KB: I had been working and even touring internationally with both Jón and Hallgrímur in other projects even before In Siren. It’s kind of funny how it all connects.
But he doesn’t happen to be from the same street as the other guys?
RÓ: The artwork for “Hverfum” is actually the Hnífsdalur valley.
KB: This photo is taken from the garden of our childhood home. So this is the view that we were waking up to in the morning as kids.
RÓ: There are three brothers in In Siren Kjartan, Erling and Hafliði, and their childhood friend Kristján who all grew up playing together. This guy [pointing at Kjartan] turned Kristján on to drums!
KB: My brother Erling, who plays bass in In Siren, and I bought a drum kit that was absolute crap. We had one of those big Quality Street [confectionery] tin cans as a snare drum and were practising every night, making noise and making everyone mad. And there was this kid hanging outside our garage – Kristján – looking through the window and spying on us, and was espcially curious about the drum kit. We invited him to play with us and the rest is history.
I was wondering what the connection with the artwork is. What was first? The lyrics of In Between Dreams or the cover art by Hólaf [Hörður Ólafsson, bass player and vocalist in Momentum]?
RÓ: When we we’re making In Between Dreams we set out to make an epic old school progressive rock album, so of course it had to be a concept album. The band’s name is taken from the Sirens in Homer’s Odyssey. These god-like female creatures who sang so beautifully that every sailor that heard them would row towards their island, just to be crushed on the cliffs surrounding the island. I was intrigued by this concept of beauty and death: The most beautiful thing you’ll ever hear is also the last thing you’ll hear. Or if you will: the same force that fills you with life, is equally likely to take your life, and that’s the core concept of all In Siren’s lyrics.
We had been working on In Between Dreams for some time when first saw this particular piece of art Hólaf by coincidence and I was completely mesmerized. His uniquely surreal two meter tall drawing gave me the missing pieces of the lyrical puzzle that I needed, and so everything on the album became one big juxtaposition between this life and death concept, Greek mythology and Hólaf’s artwork.
How does it work for the next album? Is this also a concept album?
RÓ: Yes it will definitely be a concept album, and we even have an idea for it. The idea arrived readymade one day as we we’re working on new material – such is the nature of ideas! This idea will be married with our core concept where we explore the relationship between beauty and death, euphoria and darkness.
KB: And, of course, the artwork will be linked to the concept.
RÓ: In this sense our latest single “Hverfum” is the outlier since it’s the only one not married to any artwork. And, as things stand now, it’s probably the only song we’re going to make in Icelandic.
KB: “Hverfum” will not appear on any any album either. It’ll just be a single. It’s liberating sometimes to step out of your own musical box and experiment and do whatever you feel like doing.

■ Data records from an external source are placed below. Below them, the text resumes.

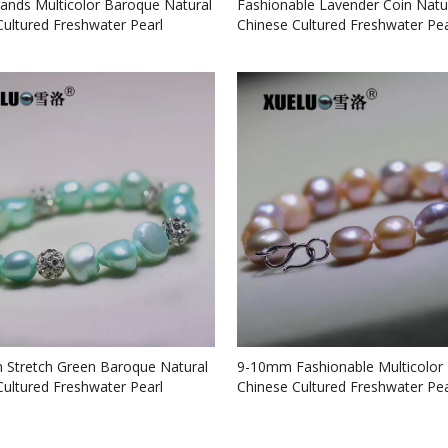
rands Multicolor Baroque Natural
Fashionable Lavender Coin Natu
Cultured Freshwater Pearl
Chinese Cultured Freshwater Pea
 (XL150071)
Bracelet (XL150070)
Stretch Green Baroque Natural
9-10mm Fashionable Multicolor
Cultured Freshwater Pearl
Chinese Cultured Freshwater Pea
 (XL150069)
Bracelet (XL150067)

And we felt like doing this one in Icelandic.
What is it about, since not everyone understands Icelandic?
RÓ: The lyric on “Hverfum” is treading on classic In Siren’s territory. The one thing that inspires your creativity can also be what will brings you over the edge. It’s the perilous intoxicating force that makes your heart beat and makes you want to embrace life but at a high price. And in classic In Siren’s fashion this force is “embodied” by a female metaphor. Like the Sirens in the Odyssey.
It’s been seven years, and, knowing the Icelandic music scene, we can of course excuse this by the numerous projects that everyone here has, but what motivated you guys to get back together?

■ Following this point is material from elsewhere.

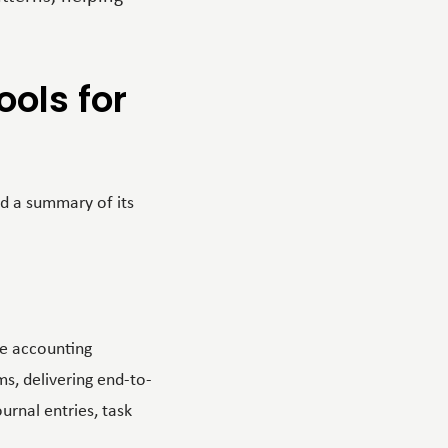
ols for
d a summary of its
he accounting
ms, delivering end-to-
urnal entries, task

RÓ: In Siren went on hiatus after we released In Between Dreams in 2012. The last thing we did was to perform the entire album at a release concert at Gaukurinn. We also performed covers of favourite prog songs “The Prophet’s Song” by Queen, and “Roundabout” by Yes. It was a very ambitious gig, with all the band members, old and new, coming together on stage.
After this, I guess we felt a bit depleted. Worn out by our own ambition, so to speak. So we sort of concentrated on other projects for a few years. Also Kjartan moved to London to study and lived there for 7 years.

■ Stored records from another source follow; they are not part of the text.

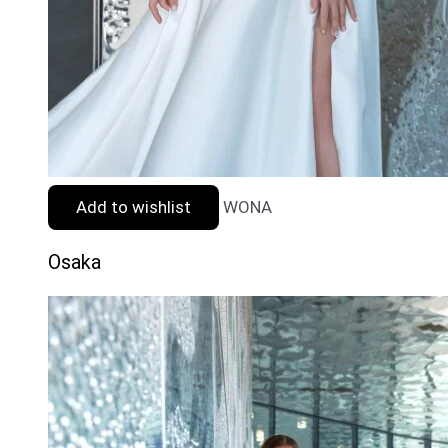
Add to wishlist
WONA
Osaka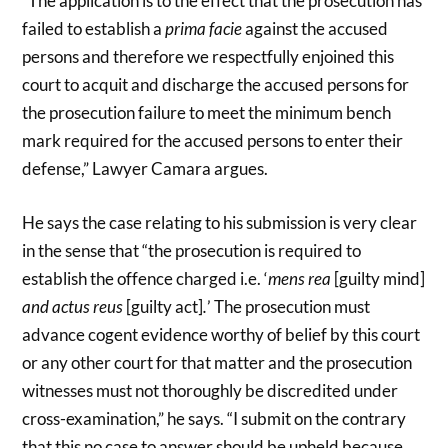
“The application is to the effect that the prosecution has
failed to establish a
prima facie
against the accused
persons and therefore we respectfully enjoined this
court to acquit and discharge the accused persons for
the prosecution failure to meet the minimum bench
mark required for the accused persons to enter their
defense,” Lawyer Camara argues.
He says the case relating to his submission is very clear
in the sense that “the prosecution is required to
establish the offence charged i.e. ‘
mens rea
[guilty mind]
and actus reus
[guilty act]
.
’ The prosecution must
advance cogent evidence worthy of belief by this court
or any other court for that matter and the prosecution
witnesses must not thoroughly be discredited under
cross-examination,” he says. “I submit on the contrary
that this no case to answer should be upheld because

KB: That was one of the main reasons for this long hiatus: Living in different countries made it difficult to keep the band going. But we never stopped talking about our next move — the band never quit — and so in our minds the band has always been alive. When I decided to move back to Iceland last year, it was kind of natural to pick it up at the place where we left it.
Can you actually point out some connections to other projects that together helped shape In Siren in order to draw a picture of the music scene?
RÓ: Hehe, in typical Icelandic fashion there’s a lot of connecting points here, so prepare to become confused!
Erling and Kristján were founding members of the band Momentum: the primal Icelandic metal giants who reigned the metal scene here for about a decade, and we’re principal performers at the Eistnaflug Festival for the first 10 years. I performed as a guest on both their albums, and even toured Europe with them. Their first full-length album, Fixation, at Rest, which was actually partially recorded in my apartment around the same time we were working on In Between Dreams in there. Erling also played with Plastic Gods, together with my brother Ingólfur Ólafsson – another family connection! Kristján is now in Kontinuum. When I say that the metal scene here is one big family I mean that in both spirit and blood.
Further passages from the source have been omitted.